Three years after Russia’s full-scale invasion of Ukraine, 248 German companies continue operating in Russia, paying the Kremlin up to $2 billion annually in taxes, according to Euronews. The report highlights that most of these firms are consumer goods producers such as Hochland and Knauf, which remain active on the Russian market despite the ongoing war.
Billions flowing into Russia’s wartime budget
Research by the Kyiv School of Economics (KSE), B4Ukraine, and Squeezing Putin found that foreign companies collectively paid at least $20 billion in Russian taxes in 2024 alone — with total contributions since 2022 exceeding $60 billion. That sum could fund over a million Russian contract soldiers and amounts to nearly half of Moscow’s 2025 military budget of $145 billion, according to the International Institute for Strategic Studies (IISS). German firms are the second-largest contributors after U.S. companies, which paid $1.2 billion in profit taxes in 2024, compared to $594 million from German firms.

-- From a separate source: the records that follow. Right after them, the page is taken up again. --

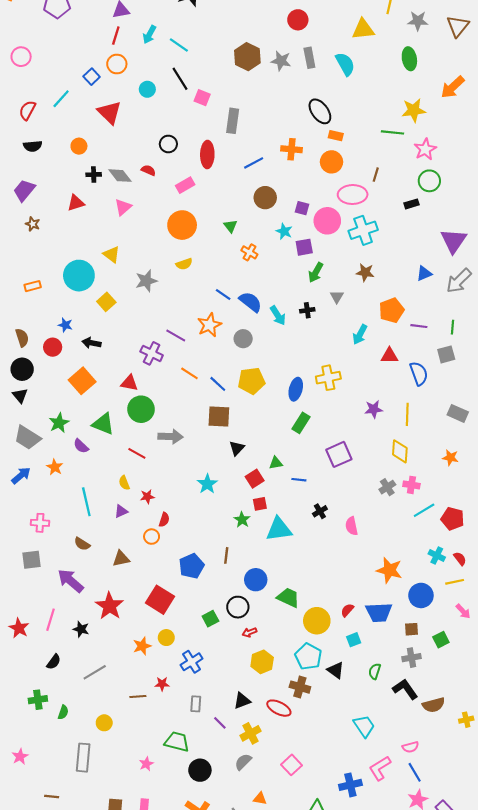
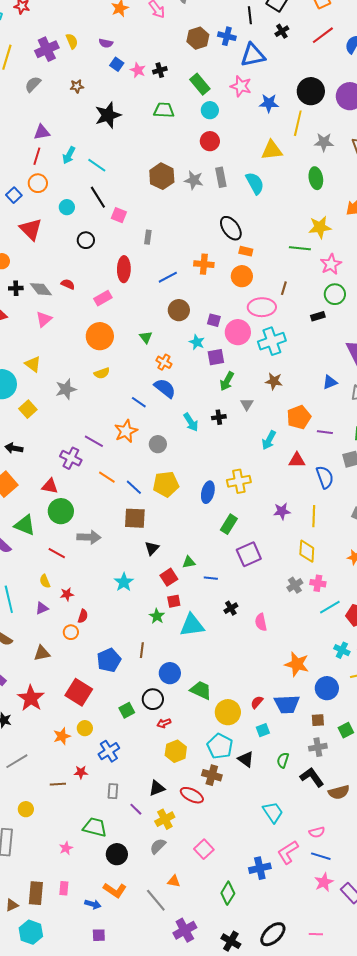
gray rectangle: (233, 121) -> (148, 237), size x0.6
black circle: (168, 144) -> (86, 240), moved
blue semicircle: (250, 302) -> (165, 388), moved
green rectangle: (301, 423) -> (229, 524), moved
blue line: (415, 772) -> (321, 856), turned -42

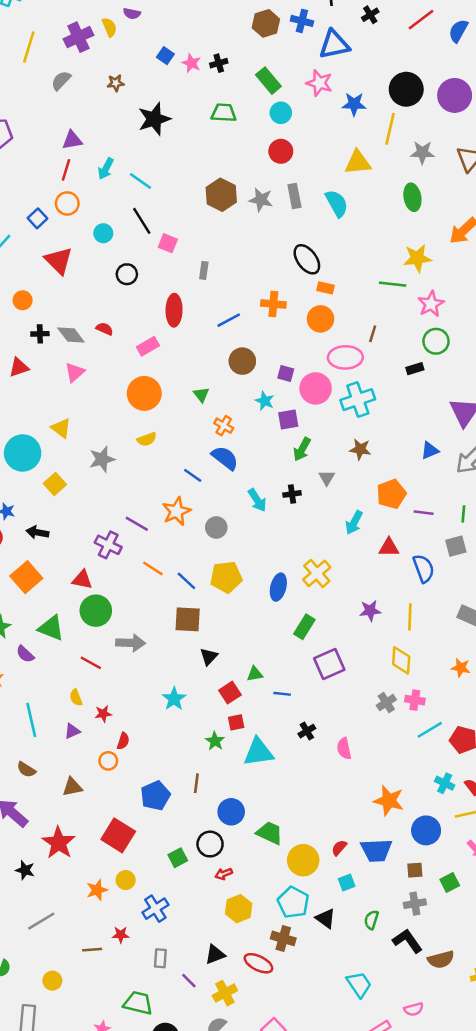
purple semicircle: (106, 43) -> (132, 13), moved
yellow cross: (239, 481) -> (317, 573), turned -30

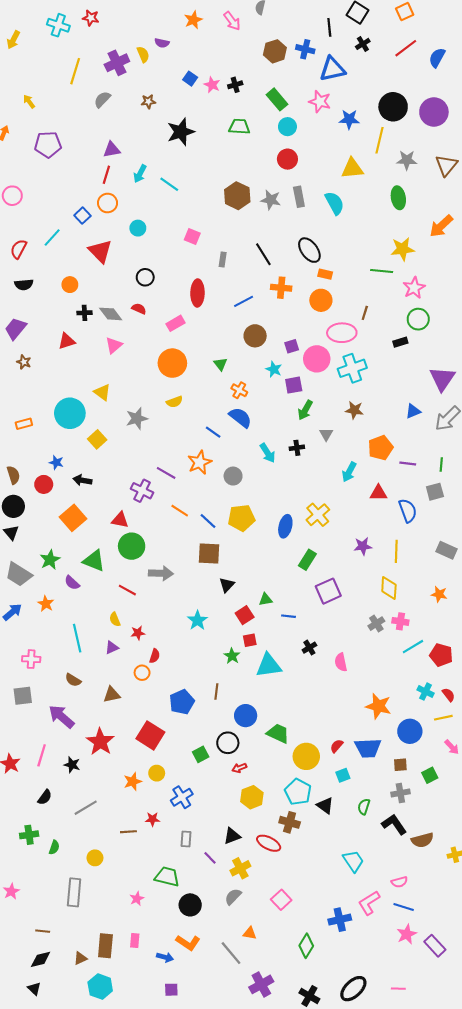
black line: (142, 221) -> (263, 254), moved
black circle: (127, 274) -> (145, 277), moved
purple square: (286, 374) -> (292, 346), turned -32

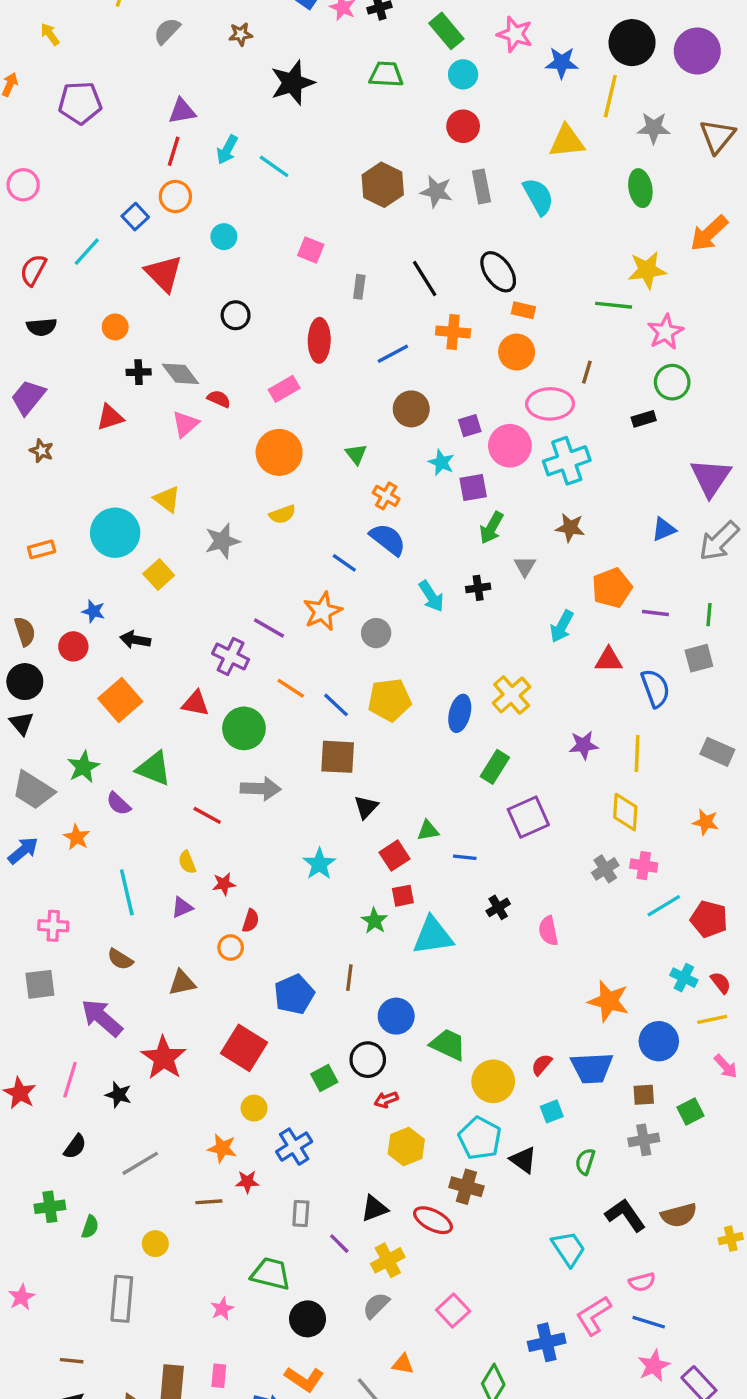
red semicircle: (139, 309) -> (219, 399), moved
green circle: (132, 546) -> (244, 728), moved
orange star: (133, 781) -> (222, 1148), moved, turned 30
black L-shape: (394, 824) -> (625, 1215), moved

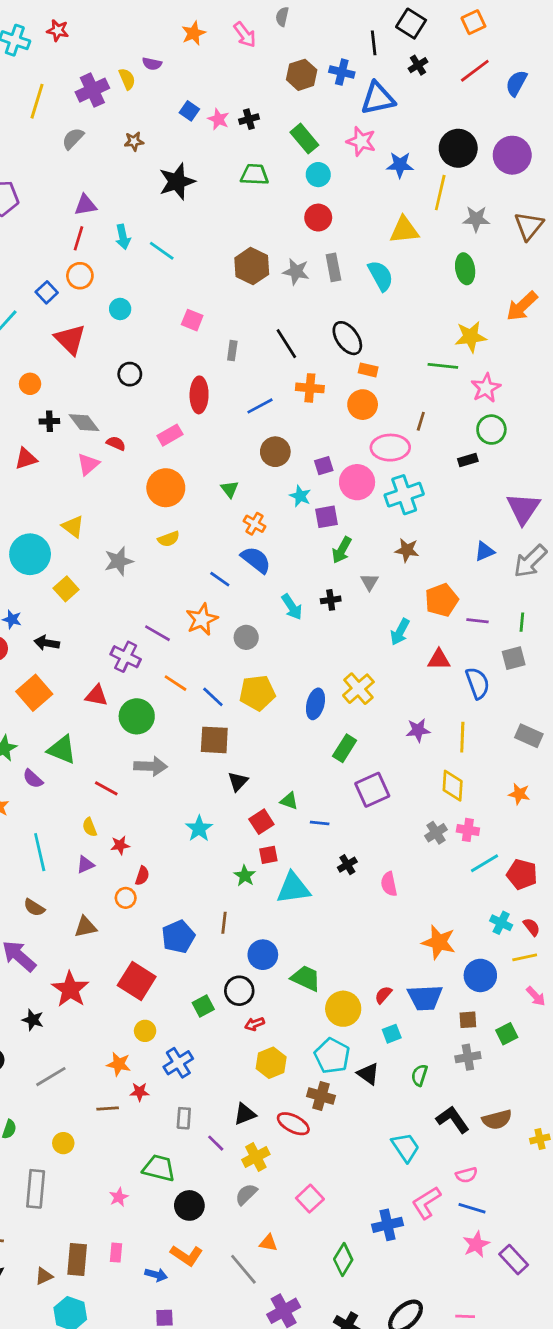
cyan arrow: (227, 150) -> (123, 237), turned -40
green triangle: (428, 830) -> (289, 801), turned 30

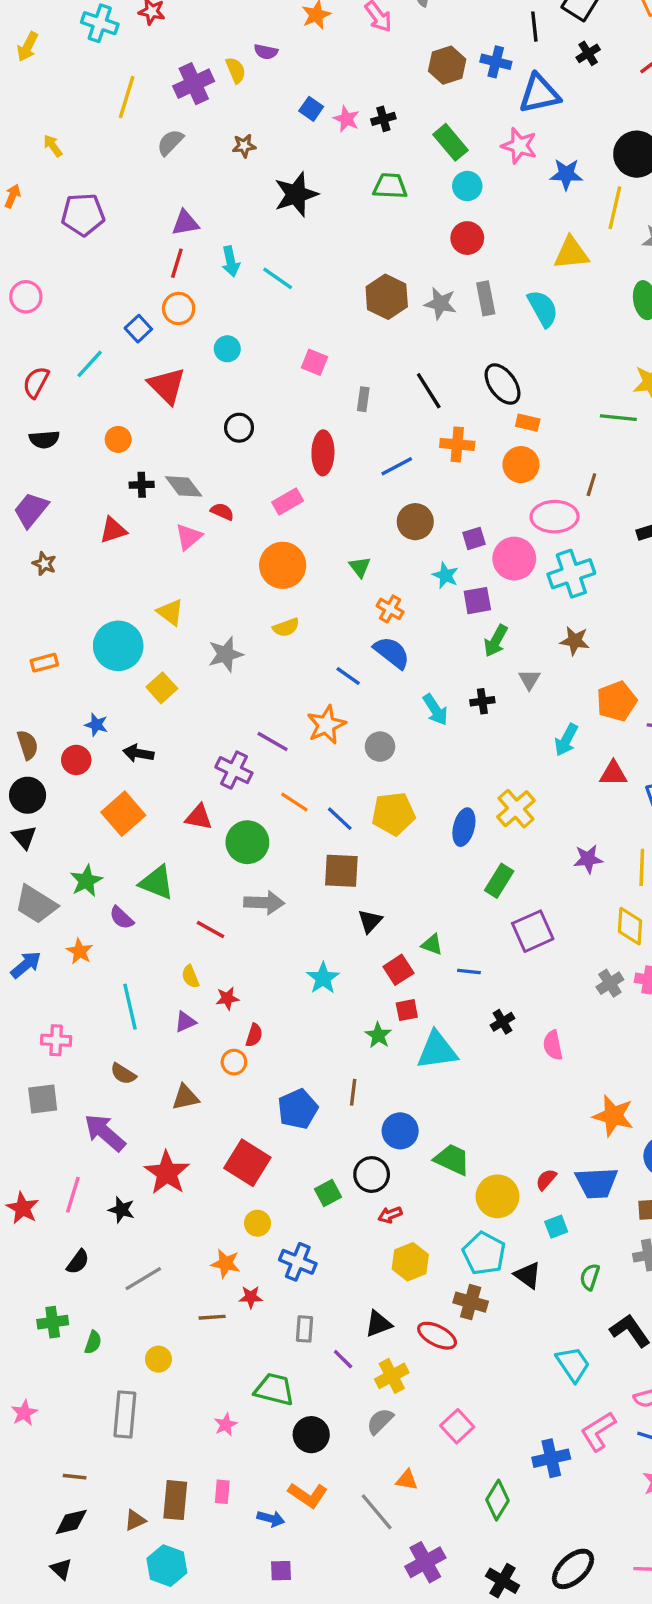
blue cross: (178, 1063) -> (298, 1262), turned -36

German business presence remains significant
Despite international pressure, around 1,400 German companies were still active in Russia as of October 2025, Bildreported. Only 135 have announced partial or total withdrawal, and just 74 have fully exited by selling or liquidating their operations. Globally, just 12% of foreign firms have fully left the Russian market since 2022, while more than half continue doing business there.

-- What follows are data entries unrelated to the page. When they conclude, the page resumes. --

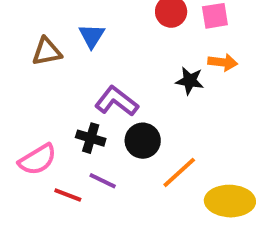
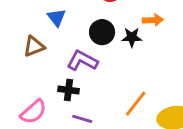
brown triangle: (47, 52) -> (34, 46), moved
black circle: (143, 141) -> (102, 32), moved

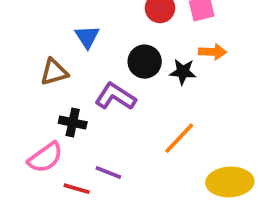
black cross: (68, 90) -> (73, 123), moved
orange line: (136, 104) -> (179, 138), moved

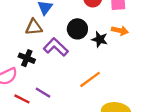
brown triangle: (54, 72) -> (34, 27), moved

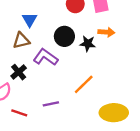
black cross: (27, 58) -> (19, 72), turned 35
purple line: (43, 93) -> (51, 104), moved, turned -35

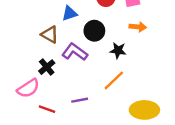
blue triangle: (30, 20) -> (69, 13), moved, turned 42
brown triangle: (21, 41) -> (50, 35), turned 42
black star: (88, 44) -> (118, 50), moved

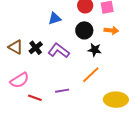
black circle: (94, 31) -> (84, 30), moved
brown triangle: (50, 35) -> (16, 47), moved
black cross: (47, 67) -> (36, 48), moved

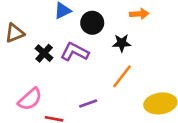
black circle: (84, 30) -> (92, 23), moved
brown triangle: (16, 47) -> (15, 33), moved, turned -42

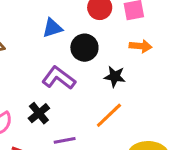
black cross: (44, 53) -> (39, 113), moved

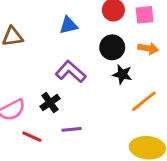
black circle: (84, 48) -> (112, 47), moved
orange line: (109, 115) -> (144, 101), moved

Ethical and security concerns over continued operations
The $2 billion in annual taxes paid by German companies could theoretically finance around 10,000 Shahed-type attack drones, frequently used against Ukrainian cities and energy infrastructure. Critics argue that while such operations may not breach EU law — since many sectors are not formally sanctioned — they economically sustain Russia’s war machine. Experts call for closing this legal loophole to prevent European business taxes from indirectly funding the war.
Growing calls for accountability
Many companies justify their presence in Russia by citing “social responsibility” toward local employees and consumers, but observers say such reasoning appears cynical amid an ongoing invasion. Analysts warn that doing business in a state waging hybrid warfare against Germany — through cyberattacks, disinformation, and drone strikes — is not only morally questionable but strategically risky. With the Kremlin seizing Western assets under “temporary management,” foreign investors face rising exposure and legal uncertainty. Human rights groups and civic activists urge public pressureon companies that remain, arguing only sustained scrutiny from media, civil society, and governments can force a shift toward ethical disengagement.